彼女もまた、アンダルとの出逢いはいいものだったと感じている。
毒の大蛇の遭遇時こそ、その場には無かったが彼は自分をとても護ってくれていた。
どんなに彼自身に魔物が近付いてきても、優先してくれていたのだ。
下心を持った冒険者に誘われた事は何度もあるが、彼らはいざ危機に直面すると己を優先する。
立派な冒険者だと、アンダルの事を心から尊敬した。
「それじゃあ、次はわたしたちの番ね。
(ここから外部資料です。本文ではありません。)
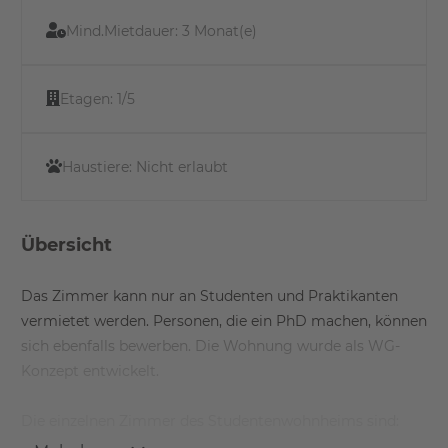
Mind.Mietdauer:
3 Monat(e)
Etagen:
1/5
Haustiere:
Nicht erlaubt
Übersicht
Das Zimmer kann nur an Studenten und Praktikanten
vermietet werden. Personen, die ein PhD machen, können
sich ebenfalls bewerben. Die Wohnung wurde als WG-
Konzept entwickelt.
Die einzelnen Zimmer des Studentenwohnheims sind:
いきましょう」
そう言うと、イリシャは客船の方へ向かって歩み始めた。
彼女の向かう先は、リカミオル大陸から東に進んだ大陸。イーラ。
……*
毒の大蛇の皮が予想以上に高く売れたらしく、彼女は奮発して個室をふたつ確保していた。
魔導石搭載型の船は存在していない今、長い距離の航海では何があるか分からない。
彼女の判断は、懸命だと思った。
「そういえばシン。元の世界に帰れる算段はついているの?」
シンの客室で、彼女は尋ねた。夕食を摂る前に、どうしても訊いておきたかったらしい。
彼女としても心配しているのだろう。自分がこのまま、この時間に囚われてしまうのではないかと。
尤も、シンもその事をずっと気に掛けてはいる。
アンダルにずっと護ると約束した手前、フェリーの元へ帰らなくてはいけない。
最悪、32年間をこの世界で過ごすことも吝かでは無いが、自分としては今すぐにでもフェリーに逢いたい。
「これを見てくれ」
その希望のひとつとして、シンが取り出したのは古代魔導具の短剣だった。
相変わらず淡い輝きを放ってはいるが、その刀身は半分ほどまで短くなっていた。
「なに、コレ?」
「遺跡で拾った古代魔導具だ。
この世界に来てからずっとこの調子で光ってるんだが、日に日に刀身が短くなっている」
きっとそれが制限時間なのだろうと、シンは続けた。
刀身が全て消え去った後、自分がどうなるかは分からない。
元の世界に帰れるかもしれないし、同じだけ時間が過ぎているかもしれない。
別の場所に飛ばされる可能性だってある。最悪の場合、ただ光っていただけで帰れないかもしれない。
古代魔導具の全容が判らない以上は、推察に過ぎない。
「なるほどねえ……」
イリシャはぼんやりと短剣の光を眺める。
引き込まれそうな、不思議な光だった。
「因みにこれ、元はどれぐらいの長さだったの?」
「今日で丁度半分ぐらいだな」
シンがそう答えると、イリシャは指折りで日を数える。
丁度彼女と出会ってからの日を折り曲げ終わると、天を仰いだ。
「うーん。ギリギリ、かあ……」
「何がだ?」
「この船で五日間でしょ。その後、わたしが住んでいた辺りに行くのが結構ギリギリかなって。
どうせなら見て行って欲しいのよ、わたしの故郷も。結構、いいところなんだからね」
彼女はそう言うと、控えめにはにかんだ。